1. Field of the Invention
The present invention relates generally to a system and method for compiling advertising data and, more particularly, to a system and method for aggregating actual television (TV) advertising pricing data and providing users customized pricing reports.
2. Description of Related Art
Ever since the early beginnings of broadcast entertainment, whether radio, television, or in the more recent realm of the Internet, advertising has played a major role. Advertising is a major source of revenue for the entities selling the advertising, such as television networks, cable providers and syndicates, as well as a necessary part of doing business for the advertisers wanting to promote their goods and services. The purchasing of advertisements until this point has been quite skewed towards the entities that sell advertising time. For example, networks are able to set the price for a particular advertisement and convince advertisers to purchase advertising time based on that price, while advertisers have no real knowledge of the supply and demand involved for that advertisement and/or what other advertisers are paying or offering for the same time slot. While most advertisers try to plan and negotiate a fair price, because of the way advertising is bought and sold, advertisers do not actually know the cost of the advertisements in the shows they buy. Rather, the advertisers learn the actual prices that they paid after the fact, after their upfront purchases of advertising time have been processed by the networks.

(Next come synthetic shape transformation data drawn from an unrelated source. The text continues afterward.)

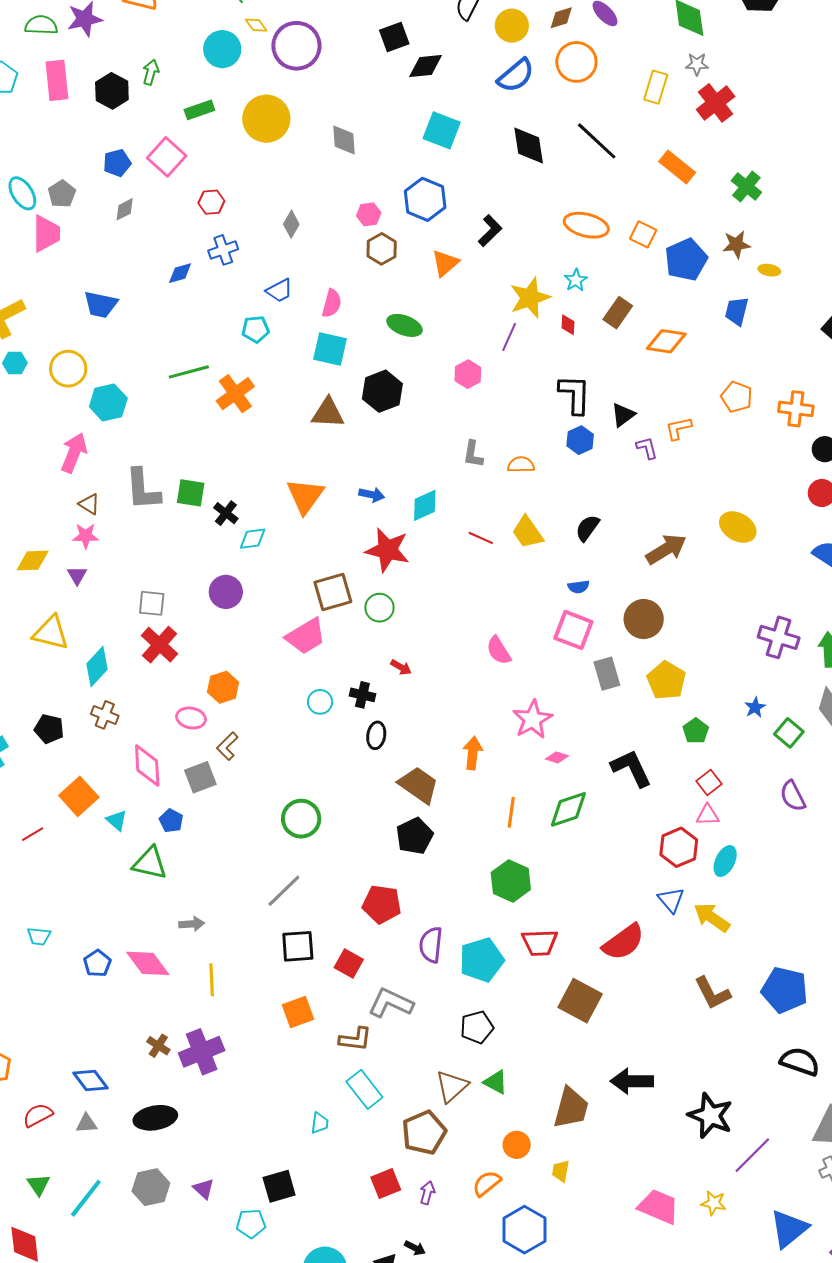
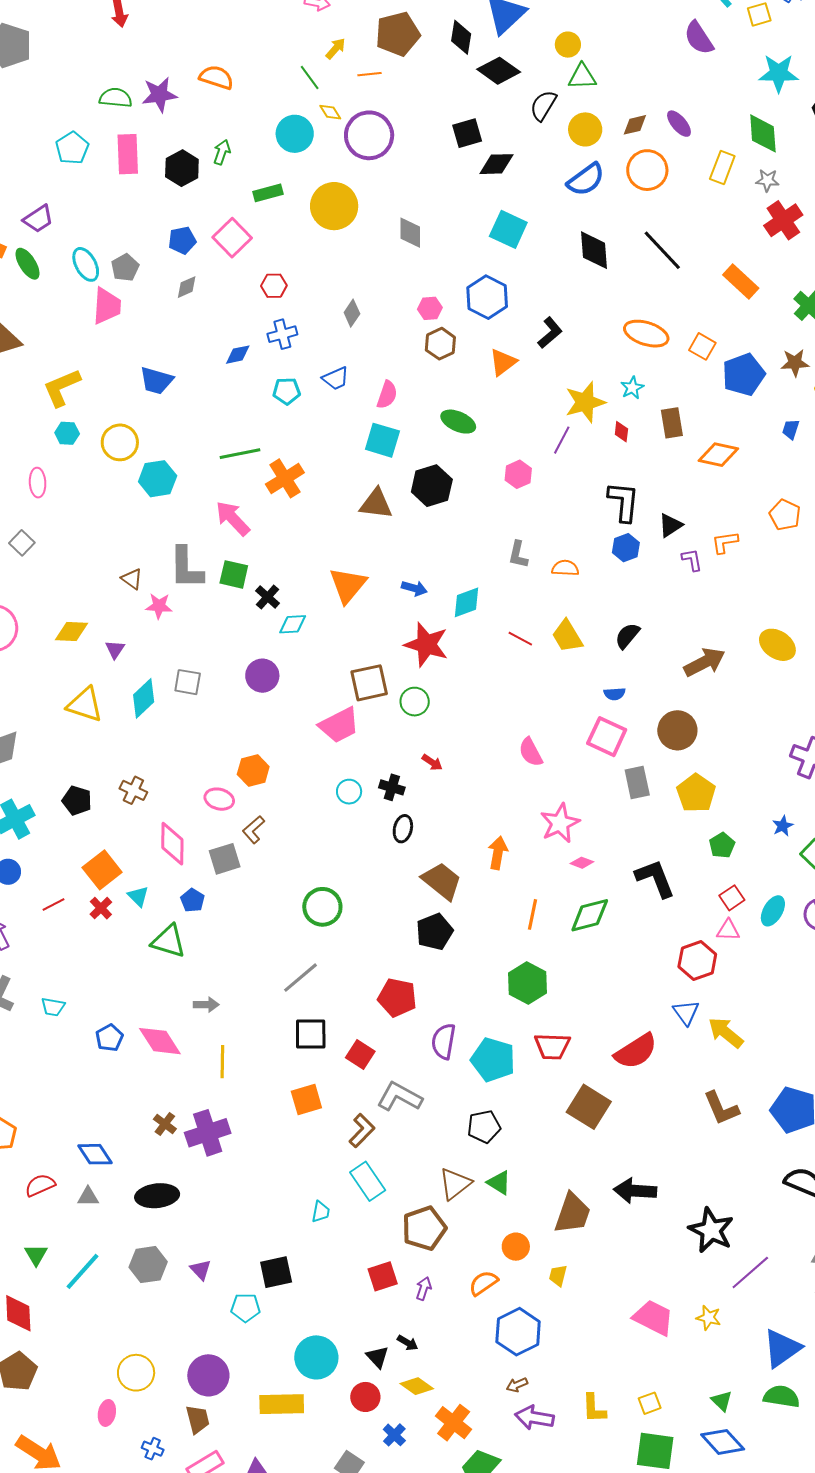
yellow rectangle: (656, 87) -> (722, 168), moved
blue trapezoid: (737, 311) -> (791, 429), size x0.7
brown rectangle: (618, 313) -> (672, 423), turned -48
cyan pentagon: (256, 329) -> (287, 391), moved
pink arrow: (74, 453) -> (233, 518), moved, turned -69
pink star: (86, 536) -> (159, 606), moved
red cross: (160, 645) -> (101, 908), moved, size x0.6
cyan diamond: (97, 667) -> (144, 698), moved
cyan ellipse: (725, 861) -> (773, 911), moved
cyan pentagon: (482, 960) -> (493, 1060), turned 30
brown L-shape: (355, 1039) -> (362, 1131), turned -56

Two methods of evaluating advertising efficiency are cost-per-thousand (CPM) and cost-per-point (CPP). CPM is a ratio based on how much it would cost to reach 1,000 viewers. For example, CPM would be the cost of an advertising spot purchased, divided by the total amount of viewers, divided by 1,000. Thus, an advertiser and/or network is able to determine the efficiency of a particular advertisement. CPP, on the other hand, is a ratio based on how much it would cost to purchase one rating point, namely, 1% of the population in the area being evaluated. For example, in order to calculate a CPP, one would have to divide the cost of the advertisements by the total number of rating points actually obtained. Thus, advertisers are only given actual “prices” for advertisements once networks have processed the viewing numbers and specific unit prices are assigned to specific shows based on the cost per thousand averages that the advertiser negotiated with the network.
Additionally, there are two primary buying methods, or markets, in which advertising time is purchased on network television. These two markets are referred to as the upfront market and the scatter market. The upfront market involves advertisers placing orders for advertisements that will appear in television programs running in future seasons. By buying in advance, or up-front, and committing to a full network season, the advertisers are usually given lowers prices than they would possibly pay later in a scatter market. The scatter market occurs much closer to the actual time that the advertisement is to appear. For example, advertisements may be purchased in September for shows that will run from October through December. In addition, as will be explained below, networks sometimes guarantee a certain CPM for buying in an upfront market. If the network does not deliver the guaranteed rating, it might run free commercials known in the industry as $0 commercials, to make up for the rating shortfall obtained in connection with the paid advertising.
In reality, with regard to TV advertising, advertisers make purchases of advertisements upfront and are not actually given a specific price by a network for the specific advertisement until right before the TV season is to begin. Because buyers have so little information about the overall market, it is easy for the networks to juggle advertisement slots to convince advertisers that they have made “a good deal,” while in reality they are paying more money than a competing advertiser is. For example, networks can quote prices for advertisement slots that are not really indicative of a price for that slot but rather an average or compilation of other pricing data.
Thus, a need exists for a method and system for providing advertisers with a more accurate evaluation of advertisement prices.